In 2006 the Gators played 12 regular season games. There were no overtime games. I did exlude the SEC Championship game in the analysis because I'm not sure if this kind of "post-season" game has a different length halftime or number of commercial breaks (more on that later).
For the 12 games analyzed for 2006 the average elapsed time from kickoff to completion was 197.7 minutes (3:17:42). In those games an average of 140 plays were run. The amount of minutes per play was 1.42 (1:25).
In summary, it appears that rule change shaved one minute off of each Gator game (on average) while decreasing the number of plays run by 8. The minutes per play increased by almost 5 seconds. Since we know that the each game has 60 minutes of actual playing time, and the elapsed times of the games was slightly shorter, and the number of plays played was less, we can only assume that commercial messages swallowed up most of what would have been saved time.

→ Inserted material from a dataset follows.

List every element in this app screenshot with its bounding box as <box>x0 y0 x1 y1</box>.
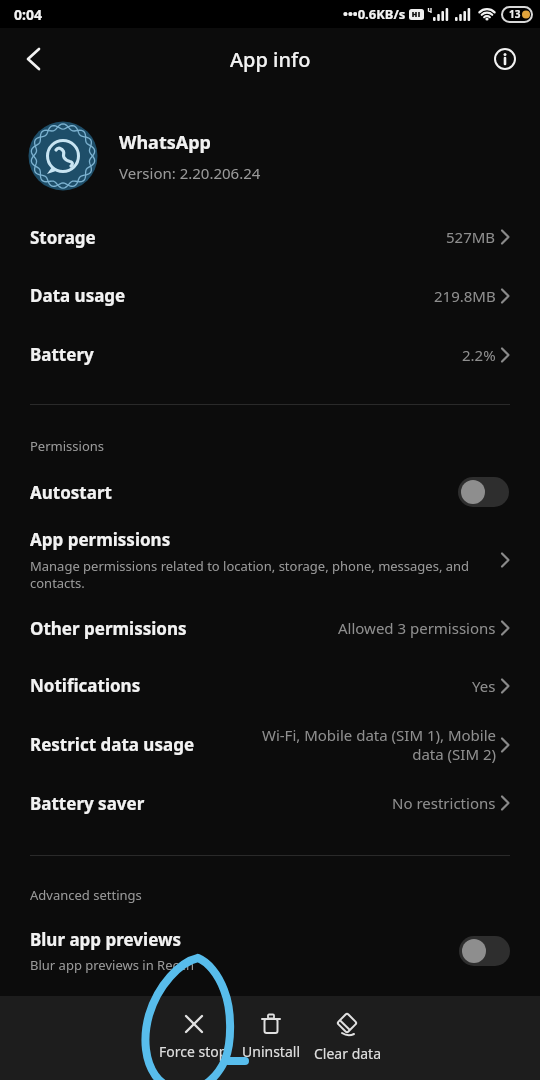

For example if we ran 140 plays (the avg. number from 2006) at the same time per play as 2005 (1:20) the games should have averaged 187.6 minutes (3:07:36). The difference between that and the actual elapsed time of the games in 2006 was 10 minutes (10:06).
Just to put it into perspective 10 minutes and 6 seconds is enough time to run twenty 30-second commercials.
Now I work in advertising, so I understand the need for ad sponsorship. Without it, our favorite sport would not be available to us to watch for free (or cheaply because most of us watch as part of some cable package). But this analysis suggests that there was some degree of sleight of hand with regards to the implementation of the new clock rules. We're getting less football and more commercials.
As a follow up to the analysis, I noticed that several different networks carry Gator games (and some games are pay-per-view only). There could be differences in how many commercial "pods" each network has in its games that could affect the elapsed time of the games, so I decided to compare both years in the same way but looking only at games that CBS carried. I chose CBS because they are the network that carried the most Gator games in both years that I looked at.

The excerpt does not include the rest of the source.